Студент третьего, выпускного, курса Майкл Милтон занимался сравнительным литературоведением; он уже имел за плечами Йельский университет, где специализировался по французской литературе — правда, с весьма скромными результатами. Милтон был выпускником „Академии Стиринга“, но не любил вспоминать школьные годы. Убедившись, что собеседник знает про Йель, он и о нем отзывался без особого удовольствия. Зато о своем первом студенческом годе он всегда говорил с восторгом — первый год он стажировался за океаном, во Франции. Послушать Майкла Милтона — выходило, что он провел в Европе не какой-то жалкий год, а всю свою юность. Сейчас ему было двадцать пять.

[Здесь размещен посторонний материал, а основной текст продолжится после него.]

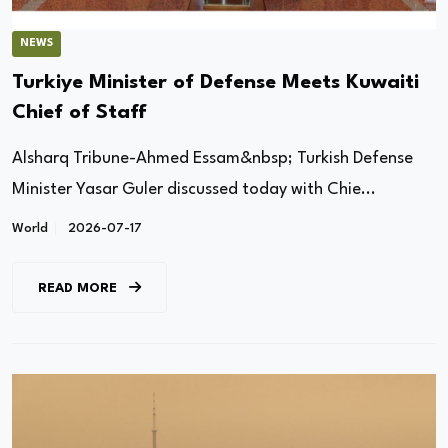
NEWS
Turkiye Minister of Defense Meets Kuwaiti
Chief of Staff
Alsharq Tribune-Ahmed Essam&nbsp; Turkish Defense
Minister Yasar Guler discussed today with Chie...
World
2026-07-17
READ MORE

Хотя он и жил в Европе совсем недолго, похоже, накупил себе всякой одежды до конца своих дней; он неизменно носил твидовые пиджаки с широкими лацканами и брюки свободного, как и пиджак, покроя — еще во времена Гарпа в Стиринге этот фасон назывался „континентальный“. У рубашек Майкла Милтона был всегда широкий открытый ворот „а ля ренессанс“, не застегнутый на две верхние пуговицы; словом, его манера одеваться отличалась нарочитой небрежностью и вместе с тем тщательной продуманностью каждой детали костюма.
Милтон был похож на Гарпа, как страус на моржа. Одетый Майкл был всегда элегантен, а раздетый напоминал больше всего цаплю. Худой, долговязый, он слегка сутулился, что успешно скрывали сшитые на заказ твидовые пиджаки. Одетый, он выглядел как идеальный манекен в витрине мужского модного магазина; без одежды казалось, что тела у него нет совсем.
И все же у них была одна общая черта — огромное самомнение; оба они в равной мере обладали добродетелью (а может, пороком?) гордыни. Подобно Гарпу, Майкл был дерзок дерзостью, которая свойственна людям, бесконечно уверенным в себе. Кстати, именно благодаря этим качествам Хелен в свое время потянуло к Гарпу.
И вот те же самые качества, только в новом обличье, но она все-таки распознала их. Как правило, у нее не вызывали симпатии молодые денди, которые одевались и говорили так, словно выросли в Европе, впитав в себя усталость от мирской суеты и печальную мудрость Старого Света, а на самом деле большую часть своей короткой жизни провели в родном Коннектикуте. Но ведь в девичьи годы Хелен не увлекалась и борцами. Ей всегда нравились самоуверенные люди — при условии, что их самоуверенность не была беспочвенной.